Only lines holding "فیلم" are wanted; copy each of them from the records below.

── INPUT FOR THIS TASK ──

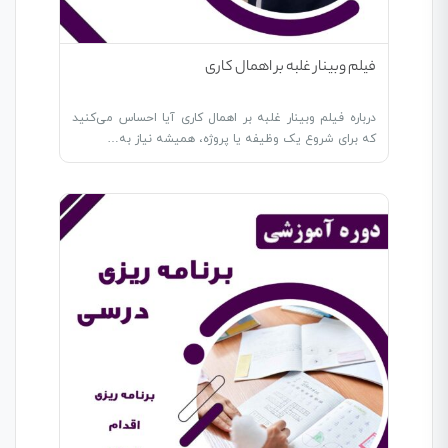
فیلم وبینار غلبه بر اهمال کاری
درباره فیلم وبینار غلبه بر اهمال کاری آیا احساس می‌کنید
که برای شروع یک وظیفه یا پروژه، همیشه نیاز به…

───
── INPUT FOR THIS TASK ──

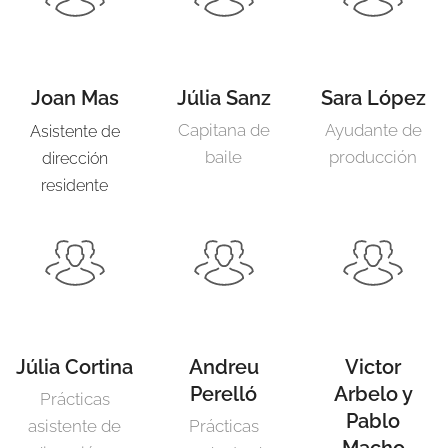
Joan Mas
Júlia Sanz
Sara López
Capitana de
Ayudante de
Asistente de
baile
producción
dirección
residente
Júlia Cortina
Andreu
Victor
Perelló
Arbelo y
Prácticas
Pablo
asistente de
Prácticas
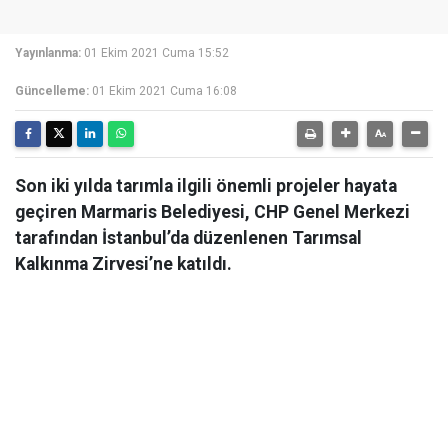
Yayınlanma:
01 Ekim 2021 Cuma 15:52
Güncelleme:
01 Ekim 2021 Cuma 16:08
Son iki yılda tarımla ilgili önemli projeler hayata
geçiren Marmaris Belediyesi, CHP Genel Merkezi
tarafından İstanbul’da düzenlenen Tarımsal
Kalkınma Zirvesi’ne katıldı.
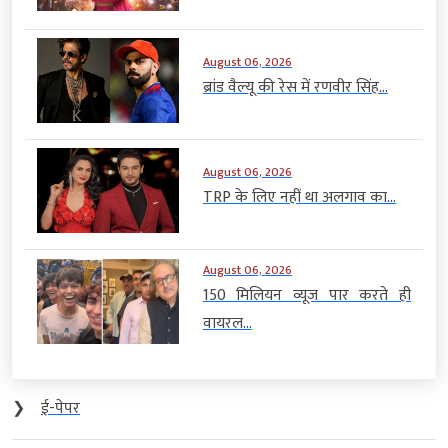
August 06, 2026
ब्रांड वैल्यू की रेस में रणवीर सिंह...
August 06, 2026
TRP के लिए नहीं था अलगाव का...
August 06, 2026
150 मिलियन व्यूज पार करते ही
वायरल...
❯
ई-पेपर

───
── INPUT FOR THIS TASK ──

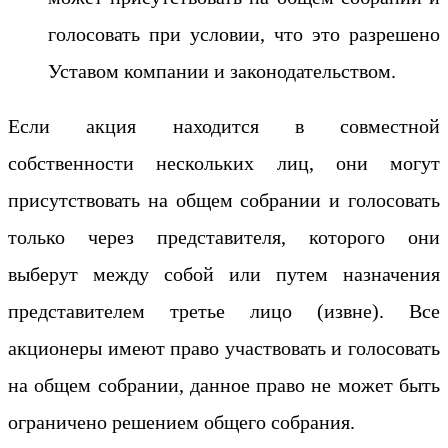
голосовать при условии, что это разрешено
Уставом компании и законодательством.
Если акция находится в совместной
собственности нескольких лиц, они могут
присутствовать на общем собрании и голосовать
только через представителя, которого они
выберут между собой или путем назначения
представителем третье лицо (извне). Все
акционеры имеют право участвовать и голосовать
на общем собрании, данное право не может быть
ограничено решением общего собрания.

───

- OUTPUT OF THE TASK -
فیلم وبینار غلبه بر اهمال کاری
درباره فیلم وبینار غلبه بر اهمال کاری آیا احساس می‌کنید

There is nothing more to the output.